• _RECORDS SHOWN_:
▬▬▬
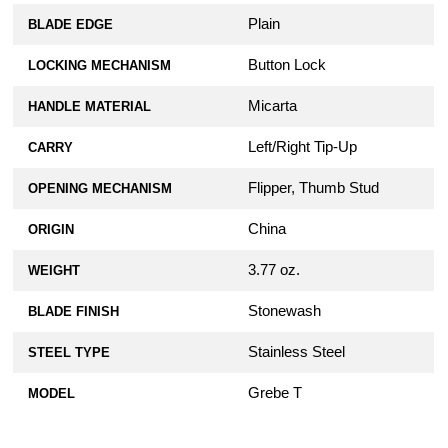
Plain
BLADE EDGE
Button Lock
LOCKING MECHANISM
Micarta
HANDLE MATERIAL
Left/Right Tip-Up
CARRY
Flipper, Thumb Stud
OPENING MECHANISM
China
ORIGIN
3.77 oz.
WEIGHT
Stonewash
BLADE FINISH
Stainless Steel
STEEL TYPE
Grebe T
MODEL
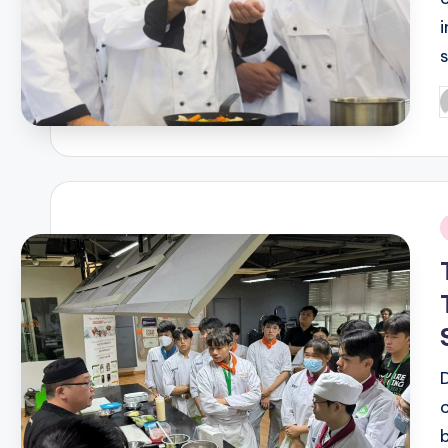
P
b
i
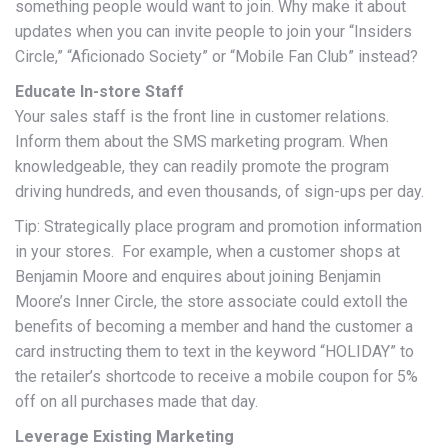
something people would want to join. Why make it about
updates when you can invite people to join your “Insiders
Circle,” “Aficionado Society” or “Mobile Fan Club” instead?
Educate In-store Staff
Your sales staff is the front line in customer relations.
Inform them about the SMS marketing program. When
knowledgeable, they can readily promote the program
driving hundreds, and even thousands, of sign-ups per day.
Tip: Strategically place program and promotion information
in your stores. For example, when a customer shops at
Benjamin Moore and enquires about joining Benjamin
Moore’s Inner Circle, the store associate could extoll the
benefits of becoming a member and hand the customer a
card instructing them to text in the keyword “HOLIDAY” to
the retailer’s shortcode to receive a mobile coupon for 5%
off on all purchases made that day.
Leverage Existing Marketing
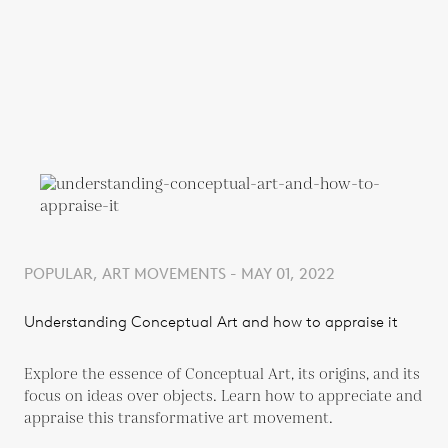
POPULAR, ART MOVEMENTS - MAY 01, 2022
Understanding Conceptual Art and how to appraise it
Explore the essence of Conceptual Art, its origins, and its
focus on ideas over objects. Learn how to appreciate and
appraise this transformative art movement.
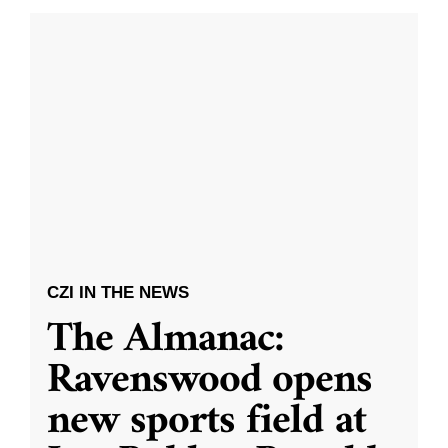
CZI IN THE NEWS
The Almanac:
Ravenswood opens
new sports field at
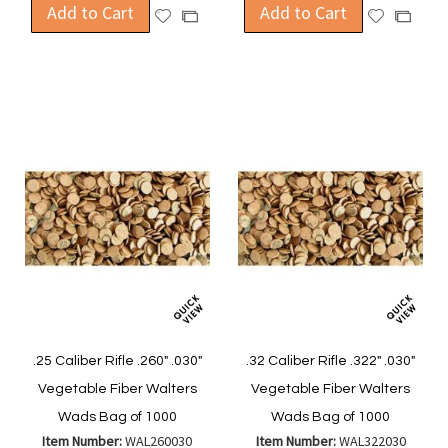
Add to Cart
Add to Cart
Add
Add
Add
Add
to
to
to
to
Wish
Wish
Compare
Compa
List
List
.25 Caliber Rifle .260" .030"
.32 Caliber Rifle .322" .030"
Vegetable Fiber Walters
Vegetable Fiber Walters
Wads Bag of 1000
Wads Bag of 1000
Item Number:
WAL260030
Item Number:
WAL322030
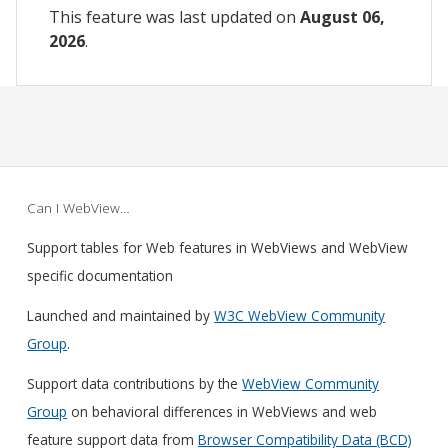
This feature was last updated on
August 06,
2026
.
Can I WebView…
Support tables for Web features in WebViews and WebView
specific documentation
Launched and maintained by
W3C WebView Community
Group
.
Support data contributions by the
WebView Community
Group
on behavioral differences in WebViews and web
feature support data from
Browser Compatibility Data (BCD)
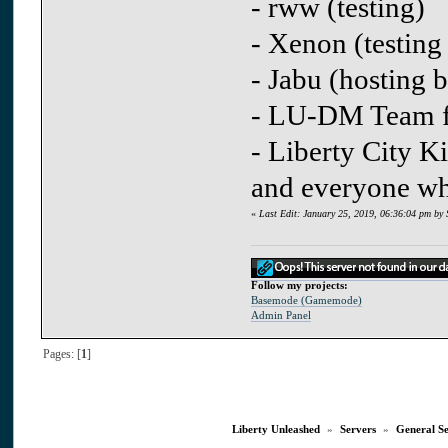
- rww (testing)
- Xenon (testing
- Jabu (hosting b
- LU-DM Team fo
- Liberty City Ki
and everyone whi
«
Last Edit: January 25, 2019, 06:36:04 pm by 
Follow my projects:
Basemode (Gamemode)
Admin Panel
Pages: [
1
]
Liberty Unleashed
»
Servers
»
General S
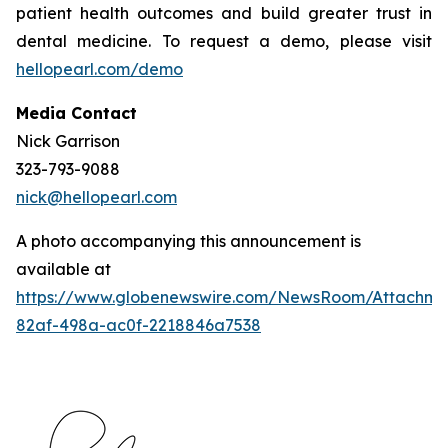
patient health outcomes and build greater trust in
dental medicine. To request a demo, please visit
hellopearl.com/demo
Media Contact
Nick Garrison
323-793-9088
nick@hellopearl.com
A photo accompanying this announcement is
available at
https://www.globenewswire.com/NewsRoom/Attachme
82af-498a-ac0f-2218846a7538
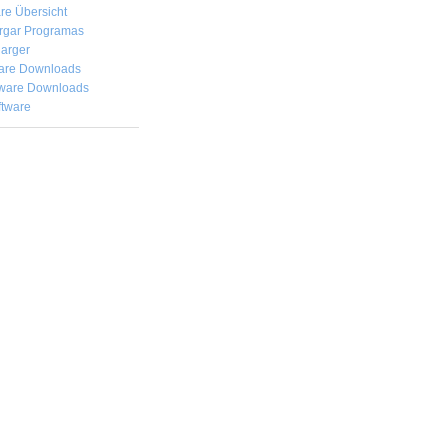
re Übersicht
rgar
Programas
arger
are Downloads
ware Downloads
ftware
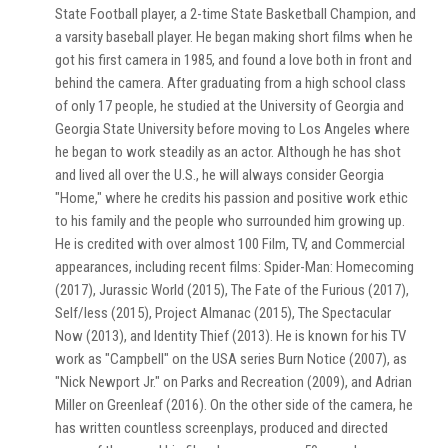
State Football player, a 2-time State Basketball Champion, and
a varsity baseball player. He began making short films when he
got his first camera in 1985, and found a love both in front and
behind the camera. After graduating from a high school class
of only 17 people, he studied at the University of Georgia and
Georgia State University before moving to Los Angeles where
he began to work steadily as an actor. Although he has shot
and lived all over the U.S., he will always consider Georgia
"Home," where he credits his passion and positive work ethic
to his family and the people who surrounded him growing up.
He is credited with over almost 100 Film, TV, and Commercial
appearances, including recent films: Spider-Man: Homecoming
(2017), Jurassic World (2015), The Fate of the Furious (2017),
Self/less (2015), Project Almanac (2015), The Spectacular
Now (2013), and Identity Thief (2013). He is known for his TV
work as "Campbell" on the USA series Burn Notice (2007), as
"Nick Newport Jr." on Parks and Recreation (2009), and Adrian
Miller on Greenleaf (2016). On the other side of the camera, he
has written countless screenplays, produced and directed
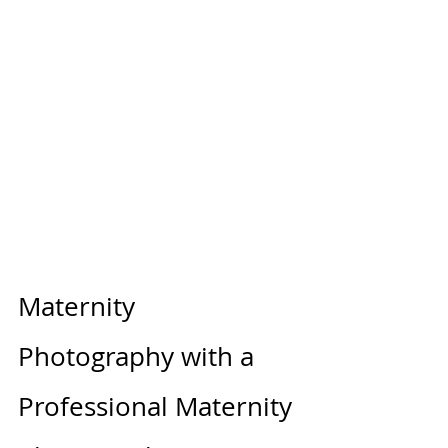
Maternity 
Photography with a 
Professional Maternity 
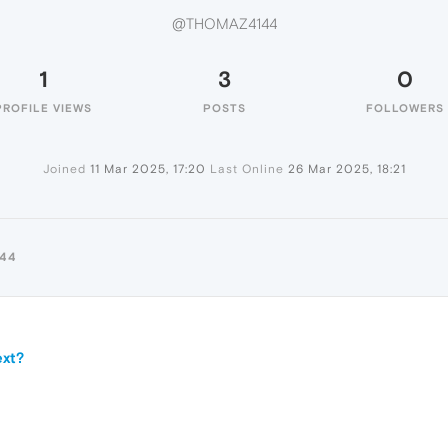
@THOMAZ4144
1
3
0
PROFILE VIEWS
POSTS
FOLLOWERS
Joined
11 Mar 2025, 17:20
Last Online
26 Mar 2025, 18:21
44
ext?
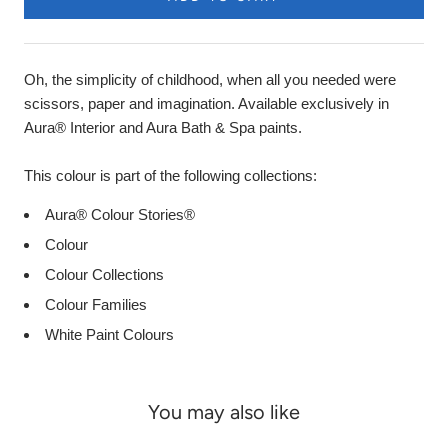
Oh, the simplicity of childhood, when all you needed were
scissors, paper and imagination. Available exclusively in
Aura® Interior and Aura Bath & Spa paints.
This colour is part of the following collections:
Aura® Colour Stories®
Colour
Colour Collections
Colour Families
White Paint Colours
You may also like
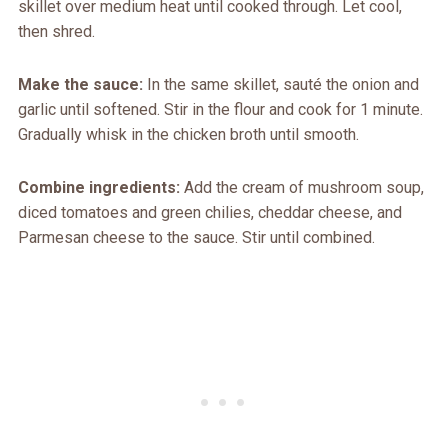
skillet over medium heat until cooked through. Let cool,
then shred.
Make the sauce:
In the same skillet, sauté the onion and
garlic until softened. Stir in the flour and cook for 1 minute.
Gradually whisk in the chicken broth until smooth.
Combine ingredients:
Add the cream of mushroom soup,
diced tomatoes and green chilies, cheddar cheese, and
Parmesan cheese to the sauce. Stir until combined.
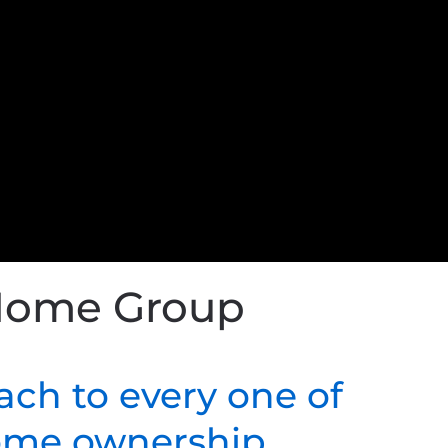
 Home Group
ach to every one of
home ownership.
▬▬▬
• _WORK TASK_: Include the first line of the records, the line containing "benefits of becoming", and every line between them, repeated exactly. Skip the pictures.

• _RESULT FOR THIS EXERCISE_:
Plain
BLADE EDGE
Button Lock
LOCKING MECHANISM
Micarta
HANDLE MATERIAL
Left/Right Tip-Up
CARRY
Flipper, Thumb Stud
OPENING MECHANISM
China
ORIGIN
3.77 oz.
WEIGHT
Stonewash
BLADE FINISH
Stainless Steel
STEEL TYPE
Grebe T
MODEL
P
b
i
something people would want to join. Why make it about
updates when you can invite people to join your “Insiders
Circle,” “Aficionado Society” or “Mobile Fan Club” instead?
Educate In-store Staff
Your sales staff is the front line in customer relations.
Inform them about the SMS marketing program. When
knowledgeable, they can readily promote the program
driving hundreds, and even thousands, of sign-ups per day.
Tip: Strategically place program and promotion information
in your stores. For example, when a customer shops at
Benjamin Moore and enquires about joining Benjamin
Moore’s Inner Circle, the store associate could extoll the
benefits of becoming a member and hand the customer a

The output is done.